For $k=8$ and $N=250$, Wolfram gives $\pi \approx 3.1395072$.
Notes
When joining the $b=4(k+1)$ boundary lattice points to form the polygon, there are possibly other integer points in-between
$$\text{gcd}(|x_2 - x_1|, |y_2 - y_1|) - 1$$
so it's a rough approximation of $b$.
For example, a circle $x^2+y^2=5^2$ with boundary points $(10,5),(5,10)$ has four other points in-between $(9, 6)$, $(8, 7)$, $(7, 8)$, and $(6, 9)$. Does there exist a formula to compute the exact number of boundary points?
Update
To hopefully improve the numerical issues for $k>9$ as noted in the answer, I've submitted this question
Currently, the $\pi$ estimate uses $b \approx 4(k+1)$ which isn't very accurate.
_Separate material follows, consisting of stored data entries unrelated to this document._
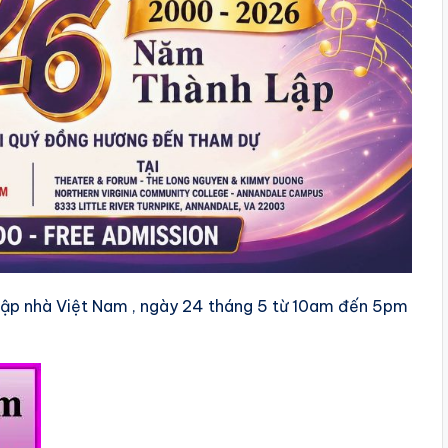
ập nhà Việt Nam , ngày 24 tháng 5 từ 10am đến 5pm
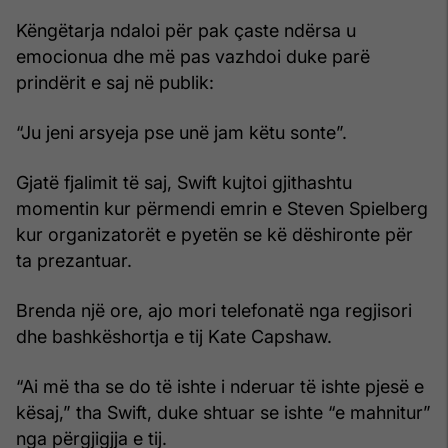
Këngëtarja ndaloi për pak çaste ndërsa u
emocionua dhe më pas vazhdoi duke parë
prindërit e saj në publik:
“Ju jeni arsyeja pse unë jam këtu sonte”.
Gjatë fjalimit të saj, Swift kujtoi gjithashtu
momentin kur përmendi emrin e Steven Spielberg
kur organizatorët e pyetën se kë dëshironte për
ta prezantuar.
Brenda një ore, ajo mori telefonatë nga regjisori
dhe bashkëshortja e tij Kate Capshaw.
“Ai më tha se do të ishte i nderuar të ishte pjesë e
kësaj,” tha Swift, duke shtuar se ishte “e mahnitur”
nga përgjigjja e tij.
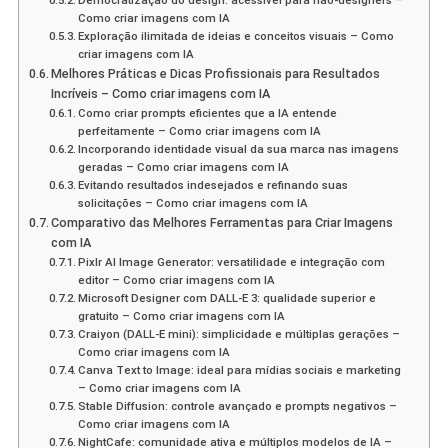
Democratização do design: acessível para não-designers –
Como criar imagens com IA
Exploração ilimitada de ideias e conceitos visuais – Como
criar imagens com IA
Melhores Práticas e Dicas Profissionais para Resultados
Incríveis – Como criar imagens com IA
Como criar prompts eficientes que a IA entende
perfeitamente – Como criar imagens com IA
Incorporando identidade visual da sua marca nas imagens
geradas – Como criar imagens com IA
Evitando resultados indesejados e refinando suas
solicitações – Como criar imagens com IA
Comparativo das Melhores Ferramentas para Criar Imagens
com IA
Pixlr AI Image Generator: versatilidade e integração com
editor – Como criar imagens com IA
Microsoft Designer com DALL-E 3: qualidade superior e
gratuito – Como criar imagens com IA
Craiyon (DALL-E mini): simplicidade e múltiplas gerações –
Como criar imagens com IA
Canva Text to Image: ideal para mídias sociais e marketing
– Como criar imagens com IA
Stable Diffusion: controle avançado e prompts negativos –
Como criar imagens com IA
NightCafe: comunidade ativa e múltiplos modelos de IA –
For example, $k=14$ has $b\approx60$ points, however, the true number of boundary points is $b=117540$.
For an N-polygon, the precise total number of boundary points is
$$b = \underbrace{4(k+1)}_{\text{Vertices}} + \underbrace{\sum_{i=0}^{N-1}\left(\gcd(|x_{(i+1)} - x_{i}|, |y_{(i+1)} - y_{i}|) - 1\right)}_{\text{Total Points In-between Vertices}}$$
So, perhaps a better $\pi$ estimate is
$$\pi \approx \frac{i + \frac{b}{2} - 1}{r^2}$$
where
$b = 4(k+1)+\sum_{i=0}^{N-1}\left(\gcd(|x_{(i+1)} - x_{i}|, |y_{(i+1)} - y_{i}|) - 1\right)$
$r=\sqrt{5^k}$
$i = N(\sqrt{5^k}) - b$
If we look at
$$a_k=\sum_{i=0}^\infty\left(\left\lfloor \frac{5^k}{4i+1}\right\rfloor - \left\lfloor \frac{5^k}{4i+3}\right\rfloor\right)$$ they generate the sequence $$\{1,5,20,100,490,2452,12269,61360,306776,1533987,\cdots\}$$ Now, for your formula $$b_k=\frac{4 a_k-2(k+1)}{5^k}$$ generate the sequence $$\left\{2,\frac{16}{5},\frac{74}{25},\frac{392}{125},\frac{78}{25},\frac{9 796}{3125},\frac{49062}{15625},\frac{245424}{78125},\frac{1227086}{390 625},\frac{6135928}{1953125},\cdots\right\}$$
Converted to exact decimal numbers $$\left( \begin{array}{cc} k & b_k \\ 0 & 2.0000000000 \\ 1 & 3.2000000000 \\ 2 & 2.9600000000 \\ 3 & 3.1360000000 \\ 4 & 3.1200000000 \\ 5 & 3.1347200000 \\ 6 & 3.1399680000 \\ 7 & 3.1414272000 \\ 8 & 3.1413401600 \\ 9 & 3.1415951360 \\ \end{array} \right)$$
For $k>9$, a lot of serious numerical issues.